━━━━━ Recorded information ━━━━━
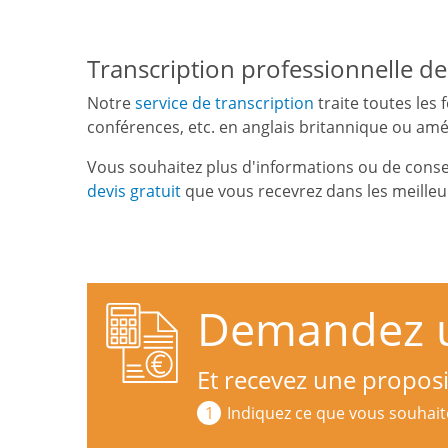
Transcription professionnelle de 
Notre
service de transcription
traite toutes les 
conférences, etc. en anglais britannique ou amé
Vous souhaitez plus d'informations ou de consei
devis gratuit
que vous recevrez dans les meilleur
Demandez un
Et recevez une propos
Indiquez ce que vous souhait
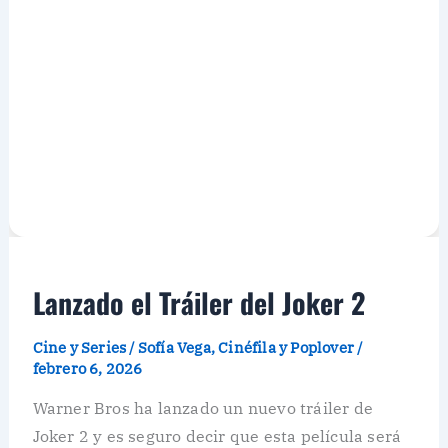
Lanzado el Tráiler del Joker 2
Cine y Series
/
Sofía Vega, Cinéfila y Poplover
/
febrero 6, 2026
Warner Bros ha lanzado un nuevo tráiler de
Joker 2 y es seguro decir que esta película será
━━━━━
Goal of the exercise
Filter the listing above for the string "Joker" and copy every matching line.

Output for this task
Lanzado el Tráiler del Joker 2
Joker 2 y es seguro decir que esta película será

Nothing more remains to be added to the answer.